╭─ SUPPLIED ENTRIES
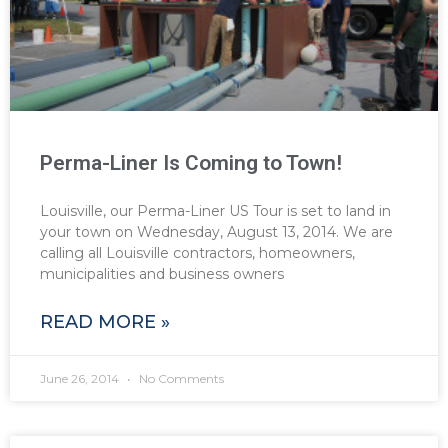
Perma-Liner Is Coming to Town!
Louisville, our Perma-Liner US Tour is set to land in
your town on Wednesday, August 13, 2014. We are
calling all Louisville contractors, homeowners,
municipalities and business owners
READ MORE »
June 26, 2014
No Comments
╰─
WORK ITEM: Exactly as written, return each line above and leave the pictures behind.

ANSWER BOX:
Perma-Liner Is Coming to Town!
Louisville, our Perma-Liner US Tour is set to land in
your town on Wednesday, August 13, 2014. We are
calling all Louisville contractors, homeowners,
municipalities and business owners
READ MORE »
June 26, 2014
No Comments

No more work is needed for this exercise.